Social media has made the problem even uglier because propaganda no longer bothers hiding behind polished language. We now see commentators who openly coordinate talking points with political camps, recycle identical scripts, attack the same enemies at the same hour, and flood timelines with synchronized outrage. It feels industrial. Mechanical. Like watching a fast-food kitchen produce identical burgers wrapped in patriotic slogans. The saddest part is that many viewers no longer recognize manipulation because performance has replaced journalism. Noise now earns more clicks than evidence. Anger sells better than truth. And some media personalities discovered that defending power is more profitable than questioning it.
I also distrust media companies that suddenly discover “balance” only when the powerful are cornered. A network can spend months hammering critics with explosive headlines but will suddenly preach caution, restraint, and “responsible journalism” once government allies are implicated—that double standard insults viewers’ intelligence. Filipinos are not stupid. We may laugh at memes, gossip about celebrities, and survive daily absurdities with humor, but we can still smell dishonesty from miles away. The Filipino audience has the instincts of a wet-market vendor checking spoiled fish. We know when something stinks, even if it is wrapped in expensive graphics and dramatic theme music.
What pains me most is how this prostitution poisons public trust not only in corrupt media personalities but even in honest journalists who still risk harassment, lawsuits, and death threats to tell uncomfortable truths.
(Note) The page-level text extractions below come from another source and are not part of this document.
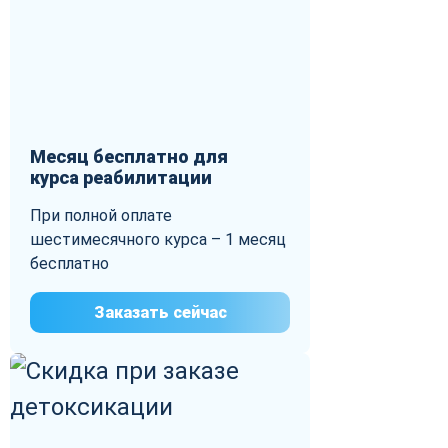
Месяц бесплатно для
курса реабилитации
При полной оплате
шестимесячного курса – 1 месяц
бесплатно
Заказать сейчас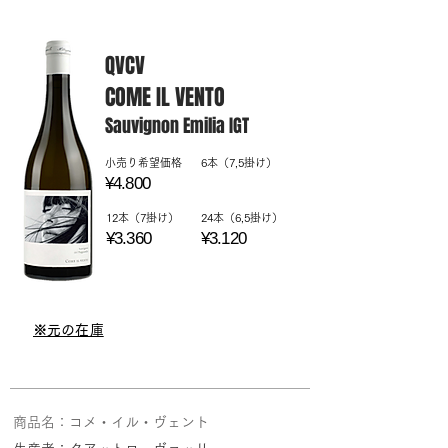
QVCV
COME IL VENTO
Sauvignon Emilia IGT
​小売り希望価格
6本（7,5掛け）
¥4.800
12本（7掛け）
24本（6,5掛け）
¥3.360
¥3.120
​※元の在庫
商品名：コメ・イル・ヴェント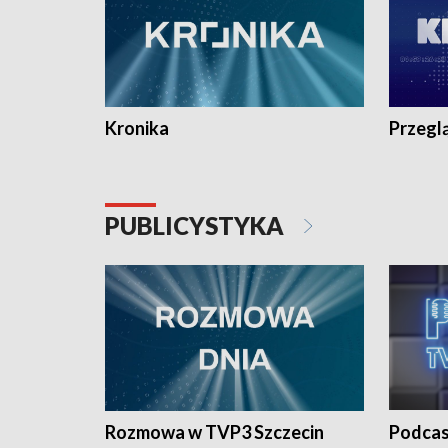
Kronika
Przegl
PUBLICYSTYKA
Rozmowa w TVP3 Szczecin
Podcas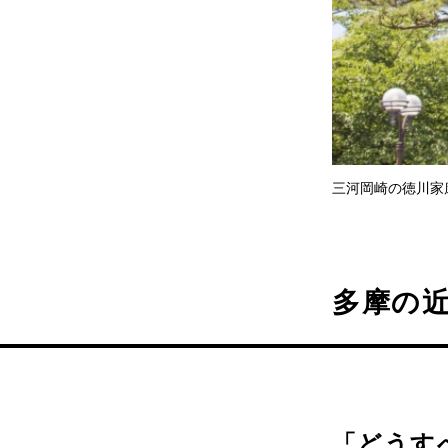
三河岡崎の徳川家
多摩の
「どうす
The Philippines remains one of the most dangerous places in the world for journalists. Many reporters in the provinces still cover stories despite intimidation from political clans and armed groups. That reality makes the sellouts even more infuriating. They enjoy the prestige created by brave journalists while helping weaken the very profession that gave them influence. To me, that feels like betrayal committed inside a burning church.
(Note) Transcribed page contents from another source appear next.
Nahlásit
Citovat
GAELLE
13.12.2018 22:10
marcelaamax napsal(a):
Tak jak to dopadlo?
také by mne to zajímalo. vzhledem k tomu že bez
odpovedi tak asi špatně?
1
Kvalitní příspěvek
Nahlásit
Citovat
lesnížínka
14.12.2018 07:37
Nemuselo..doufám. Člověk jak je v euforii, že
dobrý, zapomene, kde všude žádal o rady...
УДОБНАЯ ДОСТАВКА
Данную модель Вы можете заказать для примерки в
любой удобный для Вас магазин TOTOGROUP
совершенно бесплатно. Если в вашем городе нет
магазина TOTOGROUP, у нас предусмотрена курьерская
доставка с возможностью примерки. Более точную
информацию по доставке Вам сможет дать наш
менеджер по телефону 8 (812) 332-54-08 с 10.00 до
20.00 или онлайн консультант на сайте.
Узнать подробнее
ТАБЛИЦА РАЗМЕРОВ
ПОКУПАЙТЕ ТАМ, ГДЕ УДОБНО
I do not believe the answer is censorship, government control, or blind hatred toward all media. That would only deepen the sickness. What I believe instead is that Filipinos must become more demanding audiences. We should reward journalists who consistently investigate, regardless of who sits in power, and we should stop worshipping commentators merely because they sound confident on television or in viral online clips. A healthy media culture survives when citizens learn to ask one uncomfortable question repeatedly: “Who benefits from this silence?” Once people begin asking that seriously and relentlessly, even the most expensive propaganda machine eventually starts trembling under the weight of its own lies.